Is this bad? Is the songwriter put upon? Maybe, maybe not. Because we have access to so much music, we need filters. Record companies act as those filters. Are they flawed filters? Almost without question, but they're better than nothing. There are media consolidation problems, certainly; there are fewer record labels and radio conglomerates then there are symphony orchestras, so it's actually tougher to get a rock song on a local radio station than it is to get a violin concerto premiered. These are problems that have been discussed at length, along with the restrictive contracts most musicians face. It's all very irritating, but there will always be barriers to creation, and there will always be a few people who manage to succeed from outside the loop - who self publish online, who play in coffeehouses, and who persuade (fast disappearing) independent record stores to carry their self-printed CDs.

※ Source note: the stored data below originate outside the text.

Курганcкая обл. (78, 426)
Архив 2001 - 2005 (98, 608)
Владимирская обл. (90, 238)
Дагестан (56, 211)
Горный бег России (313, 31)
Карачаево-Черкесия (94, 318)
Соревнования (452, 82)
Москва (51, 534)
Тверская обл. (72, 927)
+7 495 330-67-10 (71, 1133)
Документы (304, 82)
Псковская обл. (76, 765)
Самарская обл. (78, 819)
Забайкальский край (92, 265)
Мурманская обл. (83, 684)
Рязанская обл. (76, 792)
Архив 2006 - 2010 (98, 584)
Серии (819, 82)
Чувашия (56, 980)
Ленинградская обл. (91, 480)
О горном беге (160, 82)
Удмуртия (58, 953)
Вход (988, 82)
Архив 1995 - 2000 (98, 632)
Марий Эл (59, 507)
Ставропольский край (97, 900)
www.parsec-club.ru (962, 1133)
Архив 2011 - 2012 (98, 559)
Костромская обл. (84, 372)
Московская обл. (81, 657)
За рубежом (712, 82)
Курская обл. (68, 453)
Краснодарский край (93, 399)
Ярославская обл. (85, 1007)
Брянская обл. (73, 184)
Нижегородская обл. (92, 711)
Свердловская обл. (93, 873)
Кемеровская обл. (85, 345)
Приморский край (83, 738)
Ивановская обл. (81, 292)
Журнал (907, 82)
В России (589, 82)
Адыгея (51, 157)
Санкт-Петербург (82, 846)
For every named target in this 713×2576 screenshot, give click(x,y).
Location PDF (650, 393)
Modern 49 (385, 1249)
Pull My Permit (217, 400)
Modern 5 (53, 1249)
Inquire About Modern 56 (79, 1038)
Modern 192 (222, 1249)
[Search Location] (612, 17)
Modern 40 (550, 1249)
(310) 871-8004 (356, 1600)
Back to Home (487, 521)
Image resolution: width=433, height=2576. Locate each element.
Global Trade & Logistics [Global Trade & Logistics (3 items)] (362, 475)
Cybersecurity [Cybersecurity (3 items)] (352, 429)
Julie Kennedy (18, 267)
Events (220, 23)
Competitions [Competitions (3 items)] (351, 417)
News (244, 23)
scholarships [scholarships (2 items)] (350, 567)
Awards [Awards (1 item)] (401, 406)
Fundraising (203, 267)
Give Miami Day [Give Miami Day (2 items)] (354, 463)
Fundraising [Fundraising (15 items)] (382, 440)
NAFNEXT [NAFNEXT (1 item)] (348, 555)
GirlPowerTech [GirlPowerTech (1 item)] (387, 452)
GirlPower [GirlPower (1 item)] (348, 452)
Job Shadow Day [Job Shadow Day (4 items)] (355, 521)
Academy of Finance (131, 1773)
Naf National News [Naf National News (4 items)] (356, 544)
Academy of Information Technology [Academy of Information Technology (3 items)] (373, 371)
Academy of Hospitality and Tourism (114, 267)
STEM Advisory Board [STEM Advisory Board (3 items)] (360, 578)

What concerns me is the barrier between musician and audience. As traditionally vernacular music has become more cultivated, it's gotten more complicated. It tends to require more tracks, more instruments, more effects - more technology. The difference between what I play at home and what I hear on the radio gets wider every day. It's not the melodies; it's the synth violins, the sound samples, and the overlapping vocals (all done by the same person). Don't get me wrong - I can do that stuff on my computer; however, when I do, it's not really me playing it, just like playing a flight simulator isn't really flying a plane. That kind of constructed music, while impressive and useful, isn't live, and nobody can play it with me. By the same token, I enjoy listening to things I could never play myself, just like I enjoy listening to opera. I also sing along with most of my CDs.
But I just sing along. I just imitate what is already recorded. I don't influence it; it doesn't respond to me. I don't change the notes to suit my voice and I don't change the words to suit my life. I'm a consumer of music, a musical voyeur. That's what has happened to all of us, all except maybe a few thousand people who are making the music. Great stuff is happening; some phenomenal albums are being released. But at what price? If we're not helping create the music; if we're not tailoring it to our special, personal circumstances; if we seek passive catharsis from someone else's processed emotion: can it really be considered a music of the people?
Cultivation has done some great things for Rock, but we need a new vernacular.